The Sri Lankan government has lifted the import ban on private cars and motorcycles, which had been in place since early 2020, effective February 1, 2025. This ban, which lasted for approximately five years due to a shortage of foreign exchange reserves, is seen as a significant step toward the recovery of the Sri Lankan economy.

For a long time, automobile imports have been a key economic activity in Sri Lanka, with international brands such as Toyota, Honda, Suzuki, and Hyundai enjoying widespread popularity. However, due to a severe currency crisis that emerged in 2020, the government was forced to restrict imports of various goods, including automobiles, to prevent further outflow of foreign currency. This import ban had a major impact on the domestic automobile market, making it difficult to obtain new cars while simultaneously causing a surge in used car prices.
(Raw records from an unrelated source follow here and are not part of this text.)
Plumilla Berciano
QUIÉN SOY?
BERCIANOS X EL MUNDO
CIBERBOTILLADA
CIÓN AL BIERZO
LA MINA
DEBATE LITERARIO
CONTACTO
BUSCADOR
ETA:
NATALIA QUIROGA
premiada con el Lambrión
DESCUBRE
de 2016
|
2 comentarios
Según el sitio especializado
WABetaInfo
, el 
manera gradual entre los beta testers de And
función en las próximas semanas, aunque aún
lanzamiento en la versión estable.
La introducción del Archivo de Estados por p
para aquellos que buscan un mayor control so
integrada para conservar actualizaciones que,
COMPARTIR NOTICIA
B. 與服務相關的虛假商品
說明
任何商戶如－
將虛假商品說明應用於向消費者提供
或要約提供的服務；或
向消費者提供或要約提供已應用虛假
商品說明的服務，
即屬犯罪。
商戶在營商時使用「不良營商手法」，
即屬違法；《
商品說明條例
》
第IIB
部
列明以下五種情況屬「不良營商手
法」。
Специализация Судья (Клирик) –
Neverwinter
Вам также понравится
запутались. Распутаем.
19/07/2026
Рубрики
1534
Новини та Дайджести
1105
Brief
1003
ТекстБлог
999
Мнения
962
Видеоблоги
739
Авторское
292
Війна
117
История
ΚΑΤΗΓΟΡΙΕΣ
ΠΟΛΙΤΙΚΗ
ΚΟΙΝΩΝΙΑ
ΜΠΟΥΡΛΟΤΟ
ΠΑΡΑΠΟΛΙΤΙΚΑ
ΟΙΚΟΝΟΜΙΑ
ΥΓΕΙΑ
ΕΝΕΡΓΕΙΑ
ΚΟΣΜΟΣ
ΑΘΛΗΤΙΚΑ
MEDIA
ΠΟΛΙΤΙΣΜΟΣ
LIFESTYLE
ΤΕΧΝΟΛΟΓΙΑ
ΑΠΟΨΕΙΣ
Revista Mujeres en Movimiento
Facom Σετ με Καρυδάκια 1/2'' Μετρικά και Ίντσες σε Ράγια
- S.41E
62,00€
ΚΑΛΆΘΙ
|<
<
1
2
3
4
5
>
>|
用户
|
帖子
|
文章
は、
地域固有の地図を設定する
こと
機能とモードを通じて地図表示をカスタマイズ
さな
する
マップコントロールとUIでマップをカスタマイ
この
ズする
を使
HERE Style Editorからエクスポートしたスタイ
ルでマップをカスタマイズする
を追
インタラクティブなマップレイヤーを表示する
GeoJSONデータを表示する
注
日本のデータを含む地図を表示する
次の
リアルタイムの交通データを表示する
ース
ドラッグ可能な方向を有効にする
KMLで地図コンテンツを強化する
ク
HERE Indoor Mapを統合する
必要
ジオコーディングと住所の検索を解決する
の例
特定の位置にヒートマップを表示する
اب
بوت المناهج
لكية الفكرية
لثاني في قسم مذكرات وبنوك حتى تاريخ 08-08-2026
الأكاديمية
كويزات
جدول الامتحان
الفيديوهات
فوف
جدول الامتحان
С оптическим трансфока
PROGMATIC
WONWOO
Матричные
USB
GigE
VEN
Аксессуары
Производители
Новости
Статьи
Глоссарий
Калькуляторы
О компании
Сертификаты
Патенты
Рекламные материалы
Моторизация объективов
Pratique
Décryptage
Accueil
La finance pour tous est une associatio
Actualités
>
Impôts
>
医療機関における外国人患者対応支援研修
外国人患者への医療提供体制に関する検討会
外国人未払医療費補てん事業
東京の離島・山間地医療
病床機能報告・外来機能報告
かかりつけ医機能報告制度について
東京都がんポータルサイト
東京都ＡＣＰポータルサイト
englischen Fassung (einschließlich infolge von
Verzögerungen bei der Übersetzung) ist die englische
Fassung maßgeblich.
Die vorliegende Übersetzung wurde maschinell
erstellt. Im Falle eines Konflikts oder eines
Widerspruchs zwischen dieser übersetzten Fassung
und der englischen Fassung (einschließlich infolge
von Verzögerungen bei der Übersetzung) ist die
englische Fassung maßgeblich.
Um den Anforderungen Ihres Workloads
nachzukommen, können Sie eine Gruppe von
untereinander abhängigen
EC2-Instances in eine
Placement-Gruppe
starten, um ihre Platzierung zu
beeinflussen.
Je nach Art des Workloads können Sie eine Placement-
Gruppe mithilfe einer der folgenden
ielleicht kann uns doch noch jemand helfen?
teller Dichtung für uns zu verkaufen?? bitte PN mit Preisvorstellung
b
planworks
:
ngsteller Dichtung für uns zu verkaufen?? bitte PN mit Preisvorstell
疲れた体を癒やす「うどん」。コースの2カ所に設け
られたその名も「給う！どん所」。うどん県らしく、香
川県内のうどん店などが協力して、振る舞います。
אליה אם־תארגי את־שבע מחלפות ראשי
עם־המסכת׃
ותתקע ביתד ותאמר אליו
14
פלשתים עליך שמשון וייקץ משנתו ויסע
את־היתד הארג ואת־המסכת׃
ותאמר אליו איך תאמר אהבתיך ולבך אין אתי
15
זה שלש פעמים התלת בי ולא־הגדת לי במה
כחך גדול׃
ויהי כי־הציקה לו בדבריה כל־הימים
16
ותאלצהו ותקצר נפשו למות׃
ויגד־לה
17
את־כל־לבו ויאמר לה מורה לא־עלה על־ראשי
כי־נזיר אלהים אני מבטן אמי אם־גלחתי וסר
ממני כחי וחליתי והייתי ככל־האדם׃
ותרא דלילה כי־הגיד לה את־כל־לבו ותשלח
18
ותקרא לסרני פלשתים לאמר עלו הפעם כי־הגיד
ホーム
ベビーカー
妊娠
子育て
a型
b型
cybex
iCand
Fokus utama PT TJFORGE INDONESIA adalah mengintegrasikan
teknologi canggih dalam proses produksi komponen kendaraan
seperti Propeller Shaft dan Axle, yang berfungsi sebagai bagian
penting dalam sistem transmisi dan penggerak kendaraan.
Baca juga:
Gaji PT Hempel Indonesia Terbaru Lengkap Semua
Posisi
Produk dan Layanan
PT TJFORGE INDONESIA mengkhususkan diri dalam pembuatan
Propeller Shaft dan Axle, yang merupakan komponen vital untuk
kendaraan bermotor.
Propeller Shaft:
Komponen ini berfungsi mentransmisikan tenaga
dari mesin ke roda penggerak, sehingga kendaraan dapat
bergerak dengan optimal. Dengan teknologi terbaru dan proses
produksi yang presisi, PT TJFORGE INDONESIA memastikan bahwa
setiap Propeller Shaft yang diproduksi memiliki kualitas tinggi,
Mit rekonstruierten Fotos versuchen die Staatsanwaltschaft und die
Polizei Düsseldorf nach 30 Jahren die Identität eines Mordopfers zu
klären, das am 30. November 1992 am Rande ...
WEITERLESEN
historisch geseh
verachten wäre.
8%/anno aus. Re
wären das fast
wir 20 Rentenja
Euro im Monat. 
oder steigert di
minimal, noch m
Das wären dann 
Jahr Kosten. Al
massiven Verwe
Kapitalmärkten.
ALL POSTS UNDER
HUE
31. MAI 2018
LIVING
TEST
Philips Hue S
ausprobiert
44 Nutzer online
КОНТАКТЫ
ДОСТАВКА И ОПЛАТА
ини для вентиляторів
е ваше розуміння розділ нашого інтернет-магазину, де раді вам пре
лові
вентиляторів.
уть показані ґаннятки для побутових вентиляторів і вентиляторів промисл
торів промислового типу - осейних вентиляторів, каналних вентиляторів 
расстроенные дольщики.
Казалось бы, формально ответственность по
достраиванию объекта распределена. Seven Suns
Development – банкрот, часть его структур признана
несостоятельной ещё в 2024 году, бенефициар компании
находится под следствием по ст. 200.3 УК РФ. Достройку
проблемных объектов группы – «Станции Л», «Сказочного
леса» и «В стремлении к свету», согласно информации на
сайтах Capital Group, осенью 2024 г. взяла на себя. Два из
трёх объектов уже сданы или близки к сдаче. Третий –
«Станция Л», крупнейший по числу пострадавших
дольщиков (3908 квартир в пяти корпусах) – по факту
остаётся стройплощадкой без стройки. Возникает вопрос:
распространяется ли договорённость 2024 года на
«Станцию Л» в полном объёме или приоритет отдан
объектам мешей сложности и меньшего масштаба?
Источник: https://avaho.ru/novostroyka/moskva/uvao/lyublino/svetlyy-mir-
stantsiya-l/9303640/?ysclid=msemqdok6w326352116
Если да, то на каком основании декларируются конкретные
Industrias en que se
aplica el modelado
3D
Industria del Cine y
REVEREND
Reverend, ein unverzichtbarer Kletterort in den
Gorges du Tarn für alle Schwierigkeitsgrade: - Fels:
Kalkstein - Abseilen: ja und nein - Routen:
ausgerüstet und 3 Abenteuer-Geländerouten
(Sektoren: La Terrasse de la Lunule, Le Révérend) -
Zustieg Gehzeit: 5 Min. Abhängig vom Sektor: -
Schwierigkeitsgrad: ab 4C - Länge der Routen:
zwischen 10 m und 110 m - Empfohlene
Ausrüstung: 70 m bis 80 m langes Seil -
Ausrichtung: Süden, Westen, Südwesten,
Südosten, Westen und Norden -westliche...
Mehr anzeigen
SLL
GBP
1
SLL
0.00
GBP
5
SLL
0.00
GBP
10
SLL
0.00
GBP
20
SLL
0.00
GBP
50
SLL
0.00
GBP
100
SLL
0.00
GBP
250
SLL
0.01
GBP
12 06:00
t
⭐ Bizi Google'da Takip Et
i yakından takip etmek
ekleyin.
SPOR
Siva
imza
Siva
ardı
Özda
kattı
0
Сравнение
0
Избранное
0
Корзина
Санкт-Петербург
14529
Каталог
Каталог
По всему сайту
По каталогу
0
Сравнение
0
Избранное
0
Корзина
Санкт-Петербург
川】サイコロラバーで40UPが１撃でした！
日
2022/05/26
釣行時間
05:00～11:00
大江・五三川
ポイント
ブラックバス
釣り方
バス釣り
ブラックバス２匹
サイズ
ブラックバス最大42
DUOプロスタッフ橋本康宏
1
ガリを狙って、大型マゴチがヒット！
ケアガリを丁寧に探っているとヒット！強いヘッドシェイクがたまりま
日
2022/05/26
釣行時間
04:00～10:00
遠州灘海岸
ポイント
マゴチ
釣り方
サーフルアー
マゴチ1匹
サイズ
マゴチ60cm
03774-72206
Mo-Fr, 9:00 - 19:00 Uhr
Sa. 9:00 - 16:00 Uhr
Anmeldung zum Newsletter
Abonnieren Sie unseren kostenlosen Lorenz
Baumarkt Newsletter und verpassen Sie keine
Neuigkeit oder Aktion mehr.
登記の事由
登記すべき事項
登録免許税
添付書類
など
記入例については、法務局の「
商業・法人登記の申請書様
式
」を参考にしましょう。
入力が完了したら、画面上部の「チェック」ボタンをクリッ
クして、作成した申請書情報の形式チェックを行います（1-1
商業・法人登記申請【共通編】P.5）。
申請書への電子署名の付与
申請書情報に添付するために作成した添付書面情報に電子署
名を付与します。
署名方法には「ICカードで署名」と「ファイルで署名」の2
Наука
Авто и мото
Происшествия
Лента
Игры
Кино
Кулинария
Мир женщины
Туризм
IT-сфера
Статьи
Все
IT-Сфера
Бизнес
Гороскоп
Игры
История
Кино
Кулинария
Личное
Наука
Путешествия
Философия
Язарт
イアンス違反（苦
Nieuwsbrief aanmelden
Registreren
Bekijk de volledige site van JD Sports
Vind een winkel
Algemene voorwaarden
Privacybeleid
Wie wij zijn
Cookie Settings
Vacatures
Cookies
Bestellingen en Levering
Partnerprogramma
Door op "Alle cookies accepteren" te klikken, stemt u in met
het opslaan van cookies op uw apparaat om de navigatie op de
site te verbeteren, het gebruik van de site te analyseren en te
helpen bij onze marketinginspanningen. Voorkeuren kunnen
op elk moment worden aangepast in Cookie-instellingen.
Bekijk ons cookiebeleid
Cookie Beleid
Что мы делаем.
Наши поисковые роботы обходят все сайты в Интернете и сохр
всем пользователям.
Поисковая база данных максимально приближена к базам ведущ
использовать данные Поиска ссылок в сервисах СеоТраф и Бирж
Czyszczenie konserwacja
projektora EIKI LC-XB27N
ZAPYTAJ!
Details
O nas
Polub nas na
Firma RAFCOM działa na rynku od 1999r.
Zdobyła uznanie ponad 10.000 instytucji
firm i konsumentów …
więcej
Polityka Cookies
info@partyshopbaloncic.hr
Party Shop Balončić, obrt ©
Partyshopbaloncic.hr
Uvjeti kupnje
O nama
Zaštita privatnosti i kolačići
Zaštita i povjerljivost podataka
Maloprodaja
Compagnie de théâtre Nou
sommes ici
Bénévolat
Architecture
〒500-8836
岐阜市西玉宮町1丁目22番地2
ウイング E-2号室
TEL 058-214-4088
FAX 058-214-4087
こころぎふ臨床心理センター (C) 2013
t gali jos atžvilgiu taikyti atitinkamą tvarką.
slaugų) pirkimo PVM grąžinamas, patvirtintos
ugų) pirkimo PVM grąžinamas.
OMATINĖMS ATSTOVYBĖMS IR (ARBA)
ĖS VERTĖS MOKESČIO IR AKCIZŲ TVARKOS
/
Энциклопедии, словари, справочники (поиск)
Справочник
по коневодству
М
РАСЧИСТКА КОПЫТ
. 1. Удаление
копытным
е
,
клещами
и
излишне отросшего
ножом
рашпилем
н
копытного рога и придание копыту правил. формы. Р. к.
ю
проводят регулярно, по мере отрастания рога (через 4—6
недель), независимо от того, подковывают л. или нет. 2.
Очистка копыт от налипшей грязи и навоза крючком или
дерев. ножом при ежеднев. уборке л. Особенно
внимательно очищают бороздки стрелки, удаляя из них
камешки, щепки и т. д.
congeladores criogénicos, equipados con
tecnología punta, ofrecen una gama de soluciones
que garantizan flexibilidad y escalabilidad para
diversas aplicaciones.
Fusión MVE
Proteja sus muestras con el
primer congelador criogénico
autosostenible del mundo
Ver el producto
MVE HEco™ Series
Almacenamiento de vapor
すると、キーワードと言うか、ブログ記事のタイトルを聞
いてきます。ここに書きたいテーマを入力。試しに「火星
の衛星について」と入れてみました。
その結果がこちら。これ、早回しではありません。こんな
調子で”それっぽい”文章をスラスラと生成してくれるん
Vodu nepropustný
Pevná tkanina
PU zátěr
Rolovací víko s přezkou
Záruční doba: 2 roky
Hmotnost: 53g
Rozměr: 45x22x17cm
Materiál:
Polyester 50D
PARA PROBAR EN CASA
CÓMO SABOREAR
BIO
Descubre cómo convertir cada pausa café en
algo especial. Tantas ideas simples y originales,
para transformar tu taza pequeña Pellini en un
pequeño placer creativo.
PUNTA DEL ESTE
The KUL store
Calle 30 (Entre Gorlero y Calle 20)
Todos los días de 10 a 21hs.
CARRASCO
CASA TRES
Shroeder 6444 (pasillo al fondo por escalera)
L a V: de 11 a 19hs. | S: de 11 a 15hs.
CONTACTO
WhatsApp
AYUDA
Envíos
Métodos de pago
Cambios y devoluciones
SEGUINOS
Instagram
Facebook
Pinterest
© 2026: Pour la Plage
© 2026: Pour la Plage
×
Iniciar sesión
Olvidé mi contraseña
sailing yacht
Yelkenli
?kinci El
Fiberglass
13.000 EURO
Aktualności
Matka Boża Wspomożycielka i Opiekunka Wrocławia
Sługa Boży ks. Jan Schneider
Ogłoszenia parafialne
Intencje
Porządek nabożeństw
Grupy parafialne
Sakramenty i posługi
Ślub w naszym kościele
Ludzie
This article will provide a detailed analysis of the background, specifics, and implications of the import resumption.

Background of Import Resumption

In 2020, Sri Lanka faced an economic crisis triggered by the COVID-19 pandemic, leading to a sharp decline in foreign exchange reserves. To curb the outflow of foreign currency, the government implemented import restrictions on various goods, including automobiles.

However, as the economic situation gradually improved and foreign exchange reserves recovered, the government decided to lift import restrictions in stages. One key factor behind this policy shift was the strong lobbying by the Sri Lankan diaspora. Many among them had supported the government in the previous elections, making their influence significant.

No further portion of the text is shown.